An entire cut-off of Russian fuel provides may minimize the GDP of probably the most weak EU international locations by as much as 6% and push them into recession, the Worldwide Financial Fund has warned.
Amid hypothesis that Russian President Vladimir Putin will shut down the Nord Stream 1 pipeline when routine annual upkeep ends later this week, the IMF stated Europe lacked a complete plan to cope with shortages, rising vitality costs and hitting progress. .
The Washington-based fund recognized Hungary, Slovakia and the Czech Republic because the three EU international locations most probably to be affected, however stated Italy, Germany and Austria would additionally undergo important results.
“The prospect of an unprecedented complete shutdown is fueling considerations about fuel shortages, still-high costs and financial implications.
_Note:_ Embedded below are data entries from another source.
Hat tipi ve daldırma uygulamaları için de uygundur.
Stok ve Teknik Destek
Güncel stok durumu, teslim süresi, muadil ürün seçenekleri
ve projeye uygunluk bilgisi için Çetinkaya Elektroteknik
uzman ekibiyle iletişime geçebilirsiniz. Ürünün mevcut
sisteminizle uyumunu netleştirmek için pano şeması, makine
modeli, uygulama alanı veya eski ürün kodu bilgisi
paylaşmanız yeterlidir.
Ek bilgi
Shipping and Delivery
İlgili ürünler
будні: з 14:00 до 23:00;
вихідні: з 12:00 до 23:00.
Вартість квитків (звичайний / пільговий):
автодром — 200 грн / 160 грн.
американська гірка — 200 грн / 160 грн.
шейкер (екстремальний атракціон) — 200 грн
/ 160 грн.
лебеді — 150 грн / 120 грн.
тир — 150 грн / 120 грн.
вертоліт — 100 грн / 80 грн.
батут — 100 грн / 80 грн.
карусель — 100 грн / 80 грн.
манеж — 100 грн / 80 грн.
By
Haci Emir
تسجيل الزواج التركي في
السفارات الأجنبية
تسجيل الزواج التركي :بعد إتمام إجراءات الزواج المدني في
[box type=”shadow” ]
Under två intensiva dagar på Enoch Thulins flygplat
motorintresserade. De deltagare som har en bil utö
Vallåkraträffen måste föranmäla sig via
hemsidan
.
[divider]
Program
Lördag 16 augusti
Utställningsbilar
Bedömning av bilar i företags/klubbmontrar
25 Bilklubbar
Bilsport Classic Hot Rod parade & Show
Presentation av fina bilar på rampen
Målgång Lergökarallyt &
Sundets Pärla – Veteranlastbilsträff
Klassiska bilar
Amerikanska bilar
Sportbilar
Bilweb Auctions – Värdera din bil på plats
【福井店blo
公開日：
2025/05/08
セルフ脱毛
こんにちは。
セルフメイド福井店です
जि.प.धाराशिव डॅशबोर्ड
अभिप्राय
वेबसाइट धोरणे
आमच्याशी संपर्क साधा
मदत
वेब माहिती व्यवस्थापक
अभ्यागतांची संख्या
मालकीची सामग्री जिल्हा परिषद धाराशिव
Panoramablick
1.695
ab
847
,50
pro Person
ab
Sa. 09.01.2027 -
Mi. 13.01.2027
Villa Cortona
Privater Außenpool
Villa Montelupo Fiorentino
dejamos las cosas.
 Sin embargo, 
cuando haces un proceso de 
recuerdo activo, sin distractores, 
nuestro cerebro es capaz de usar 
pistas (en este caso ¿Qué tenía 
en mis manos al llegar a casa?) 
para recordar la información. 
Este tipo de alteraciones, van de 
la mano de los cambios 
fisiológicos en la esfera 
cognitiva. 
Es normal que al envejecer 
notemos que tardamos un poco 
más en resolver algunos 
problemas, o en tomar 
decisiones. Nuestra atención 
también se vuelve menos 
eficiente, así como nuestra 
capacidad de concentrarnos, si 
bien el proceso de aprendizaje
Whereas policymakers are transferring too quick, they lack a blueprint to handle and mitigate the influence,” IMF officers stated in a weblog publish.
“Our work reveals that in among the most affected international locations in Central and Japanese Europe, a 40% discount in fuel consumption and a 6% contraction in gross home product are possible.
“Nonetheless, impacts might be mitigated by securing various provides and vitality sources, easing infrastructure bottlenecks, selling vitality financial savings whereas defending weak households, and increasing fuel sharing solidarity agreements amongst international locations.”
Europe’s vitality infrastructure and international provide have suffered a 60% drop in Russian fuel provides since June final yr, the IMF stated, however underlined the potential value if the Kremlin responded to Western sanctions by “weaponizing” vitality provides.
Russia’s invasion of Ukraine led the fund to chop its progress forecast for the worldwide economic system to three.6% this yr, and it’ll announce an extra downgrade later this month.
Whole fuel consumption within the first three months of 2022 is down 9% from a yr earlier, tapping various provides, significantly liquefied pure fuel (LNG) originating in international markets.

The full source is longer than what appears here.